Abstracts

Rationale: Epilepsy after brain injuries caused by hypoxia-ischemia or trauma respond poorly to anticonvulsants, including those that target the inhibitory chloride-permeable GABA_A receptor (GABA_A-R). A low intracellular chloride concentration ([Cl^-]_i) is an important determinant of inhibitory postsynaptic GABA_A-R signaling. Both hypoxia and acute brain trauma are associated with large increases in [Cl^-]_i and a consequent positive shift in the reversal potential for GABA_A-R mediated responses (E_GABA). Depolarizing shifts in E_GABA in populations of injured neurons may contribute to failure of inhibition, seizures, epileptogenesis and anticonvulsant resistance. The Na⁺-K^--2Cl^- co-transporter NKCC1 and K⁺-Cl^- co-transporter KCC2 are responsible for the return of [Cl^-]_i to baseline after synaptic signaling. Immediately after injury, NKCC1 and KCC2 may also contribute to cytoplasmic volume and chloride increase. Suppressing NKCC1 activity and/or enhancing KCC2 activity may be a useful therapeutic strategy to reduce [Cl^-]_i, restore GABAergic inhibition in pathological neurons, suppress seizures and prevent epileptogenesis. Methods: We compared the acute and chronic anticonvulsant efficacy of the NKCC1 blocker bumetanide, the KCC2 antagonist VU0726722, and the putative KCC2 agonist CLP257 in in vitro model of post-traumatic epileptogenesis. Extracellular field potential recordings, two-photon imaging of Clomeleon, lactate and lactate dehydrogenase production assays were used to monitor neuronal network activity, intracellular chloride concentration ([Cl^-]_i) and neuronal cell death.

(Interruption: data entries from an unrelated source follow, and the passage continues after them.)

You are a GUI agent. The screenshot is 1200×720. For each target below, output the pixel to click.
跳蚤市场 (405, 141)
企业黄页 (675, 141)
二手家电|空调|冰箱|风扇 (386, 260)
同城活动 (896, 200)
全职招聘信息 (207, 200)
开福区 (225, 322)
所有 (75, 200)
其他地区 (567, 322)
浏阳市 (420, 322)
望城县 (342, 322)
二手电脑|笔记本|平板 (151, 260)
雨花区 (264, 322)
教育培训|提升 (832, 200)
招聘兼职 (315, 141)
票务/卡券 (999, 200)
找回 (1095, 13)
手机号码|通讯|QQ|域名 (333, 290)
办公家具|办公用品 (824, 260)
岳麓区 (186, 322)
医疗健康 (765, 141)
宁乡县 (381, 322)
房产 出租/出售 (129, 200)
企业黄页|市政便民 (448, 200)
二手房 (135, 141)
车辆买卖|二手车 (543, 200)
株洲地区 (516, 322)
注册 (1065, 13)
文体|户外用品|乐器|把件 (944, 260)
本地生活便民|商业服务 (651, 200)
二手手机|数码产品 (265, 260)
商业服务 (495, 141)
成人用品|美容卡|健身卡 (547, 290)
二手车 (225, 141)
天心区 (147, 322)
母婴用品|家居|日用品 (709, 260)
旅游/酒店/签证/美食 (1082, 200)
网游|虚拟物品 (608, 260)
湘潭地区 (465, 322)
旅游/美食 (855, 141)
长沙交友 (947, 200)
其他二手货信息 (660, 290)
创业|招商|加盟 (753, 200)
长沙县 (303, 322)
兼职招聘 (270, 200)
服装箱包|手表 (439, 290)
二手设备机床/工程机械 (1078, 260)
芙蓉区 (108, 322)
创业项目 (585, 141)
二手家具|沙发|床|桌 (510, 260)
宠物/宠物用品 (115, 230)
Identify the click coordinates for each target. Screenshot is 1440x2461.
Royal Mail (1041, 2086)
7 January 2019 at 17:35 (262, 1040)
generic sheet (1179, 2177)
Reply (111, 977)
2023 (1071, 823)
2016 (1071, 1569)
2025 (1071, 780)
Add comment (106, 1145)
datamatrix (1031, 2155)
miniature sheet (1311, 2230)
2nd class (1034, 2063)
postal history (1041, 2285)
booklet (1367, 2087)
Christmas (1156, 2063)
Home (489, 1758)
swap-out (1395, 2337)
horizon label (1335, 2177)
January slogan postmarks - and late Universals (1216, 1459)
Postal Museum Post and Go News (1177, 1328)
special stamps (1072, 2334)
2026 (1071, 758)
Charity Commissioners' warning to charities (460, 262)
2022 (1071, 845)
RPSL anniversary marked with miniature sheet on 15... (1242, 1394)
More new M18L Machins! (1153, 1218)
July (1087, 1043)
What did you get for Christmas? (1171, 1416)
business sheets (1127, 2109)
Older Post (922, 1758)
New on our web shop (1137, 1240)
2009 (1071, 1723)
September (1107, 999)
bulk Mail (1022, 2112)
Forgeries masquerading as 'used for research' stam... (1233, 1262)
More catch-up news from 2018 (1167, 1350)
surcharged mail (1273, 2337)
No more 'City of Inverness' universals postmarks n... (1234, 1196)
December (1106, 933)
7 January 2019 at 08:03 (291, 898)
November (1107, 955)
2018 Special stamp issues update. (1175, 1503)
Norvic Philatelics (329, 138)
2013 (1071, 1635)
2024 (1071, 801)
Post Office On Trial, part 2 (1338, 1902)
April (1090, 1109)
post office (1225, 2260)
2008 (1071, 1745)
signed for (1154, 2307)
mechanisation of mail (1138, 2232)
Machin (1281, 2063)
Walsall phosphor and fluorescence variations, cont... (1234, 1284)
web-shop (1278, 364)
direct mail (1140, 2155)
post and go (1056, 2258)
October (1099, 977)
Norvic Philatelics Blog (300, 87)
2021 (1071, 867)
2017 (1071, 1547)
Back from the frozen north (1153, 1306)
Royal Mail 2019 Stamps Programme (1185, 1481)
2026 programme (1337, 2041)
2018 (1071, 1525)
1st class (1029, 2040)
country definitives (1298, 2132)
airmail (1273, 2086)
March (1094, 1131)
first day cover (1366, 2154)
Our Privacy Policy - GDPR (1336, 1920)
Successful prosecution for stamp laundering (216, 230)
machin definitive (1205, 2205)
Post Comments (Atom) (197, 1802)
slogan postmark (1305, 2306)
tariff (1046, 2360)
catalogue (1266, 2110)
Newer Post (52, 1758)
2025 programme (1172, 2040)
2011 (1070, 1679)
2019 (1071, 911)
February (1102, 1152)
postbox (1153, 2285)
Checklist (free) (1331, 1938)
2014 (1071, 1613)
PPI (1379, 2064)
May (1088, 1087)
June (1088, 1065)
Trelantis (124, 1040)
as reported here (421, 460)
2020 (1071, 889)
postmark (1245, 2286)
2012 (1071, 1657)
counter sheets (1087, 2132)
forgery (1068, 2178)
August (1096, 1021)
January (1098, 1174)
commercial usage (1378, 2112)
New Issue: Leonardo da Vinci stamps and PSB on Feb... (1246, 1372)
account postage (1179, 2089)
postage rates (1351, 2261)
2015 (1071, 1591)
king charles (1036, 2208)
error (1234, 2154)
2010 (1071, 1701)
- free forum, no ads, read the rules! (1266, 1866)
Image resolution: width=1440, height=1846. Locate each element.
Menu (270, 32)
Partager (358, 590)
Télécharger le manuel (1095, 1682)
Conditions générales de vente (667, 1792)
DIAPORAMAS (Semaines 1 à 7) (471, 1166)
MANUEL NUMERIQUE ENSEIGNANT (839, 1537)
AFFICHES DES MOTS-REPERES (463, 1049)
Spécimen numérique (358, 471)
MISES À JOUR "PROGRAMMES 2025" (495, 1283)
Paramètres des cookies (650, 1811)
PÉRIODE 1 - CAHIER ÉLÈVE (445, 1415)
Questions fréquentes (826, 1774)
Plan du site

Results: We found that: (i) bumetanide reduced the frequency and power of early recurrent seizures; (ii) CLP257 abolished early recurrent seizures and reduced the frequency of interictal discharges in a concentration-dependent manner; (iii) KCC2 antagonist VU0726722 strongly potentiated spontaneous interictal and ictal-like discharges; (iv) CLP257 reduced the amount of late chronic seizure activity in a concentration-dependent manner, assayed by lactate and LDH production. Conclusions: Our results validate CLP257 as a promising target of investigation for anticonvulsive and antiepileptogenic therapies, and highlight the need to investigate the mechanism of positive modulators of membrane transport.